Stablecoin : une menace pour les banques centrales ?

La Présidente de la Banque centrale européenne ne voit pas d’un bon oeil l’émergence rapide des cryptomonnaies. Après avoir reconnu des qualités aux monnaies numériques, Christine Lagarde a déclaré que l’institution européenne se devait de prendre “une longueur d’avance” face aux stablecoins.

Qu’est-ce qu’un stablecoin ?

Largement utilisé dans l’écosystème crypto, un stablecoin est un jeton digital émis sur une blockchain. Sa valeur est adossée à un actif stable comme une monnaie fiduciaire telle que le dollar, l’euro et le yen. Rattaché au dollar, le stablecoin USDT de l’entreprise Tether est le plus utilisé sur le marché des cryptomonnaies. 1 USDT = 1$. Ainsi, pour chaque stablecoin USDT créé, Tether se doit d’avoir un dollar dans ses coffres. Les stablecoins ne sont pas tous rattachés aux monnaies fiduciaires. D’autres sont adossés à des matières premières, commodités ou à d’autres cryptomonnaies. Les stablecoins protègent leurs utilisateurs contre la volatilité des cryptomonnaies.

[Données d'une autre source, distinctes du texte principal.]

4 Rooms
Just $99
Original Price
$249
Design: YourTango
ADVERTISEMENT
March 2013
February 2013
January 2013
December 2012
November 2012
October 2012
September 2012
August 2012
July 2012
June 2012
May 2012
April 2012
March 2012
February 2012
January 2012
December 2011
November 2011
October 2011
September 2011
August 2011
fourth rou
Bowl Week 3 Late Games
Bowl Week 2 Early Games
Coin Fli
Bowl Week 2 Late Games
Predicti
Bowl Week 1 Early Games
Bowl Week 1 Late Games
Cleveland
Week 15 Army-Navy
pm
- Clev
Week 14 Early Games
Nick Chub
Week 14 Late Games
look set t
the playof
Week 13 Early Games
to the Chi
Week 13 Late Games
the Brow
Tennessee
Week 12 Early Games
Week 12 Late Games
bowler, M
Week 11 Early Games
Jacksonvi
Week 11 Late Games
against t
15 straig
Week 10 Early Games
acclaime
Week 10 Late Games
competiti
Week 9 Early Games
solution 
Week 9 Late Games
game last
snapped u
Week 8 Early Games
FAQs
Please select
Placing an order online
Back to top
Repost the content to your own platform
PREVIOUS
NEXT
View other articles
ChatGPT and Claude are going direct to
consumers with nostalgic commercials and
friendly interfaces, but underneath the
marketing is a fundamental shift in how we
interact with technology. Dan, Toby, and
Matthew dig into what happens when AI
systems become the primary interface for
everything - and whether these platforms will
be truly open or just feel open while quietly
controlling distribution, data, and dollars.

Les stablecoins bientôt interdits ?

Le 14 avril 2020, le FSB, conseil de la stabilité financière, publie dans un rapport à destination des pays du G20, 10 recommandations très attendues sur les stablecoins. 3 de ses 10 recommandations menacent directement l’existence des stablecoins. Le FSB recommande :

1. La capacité d’interdiction des stablecoins par les états 

Les états doivent pouvoir faire interdire les stablecoins en faisant geler les comptes des utilisateurs par exemple. 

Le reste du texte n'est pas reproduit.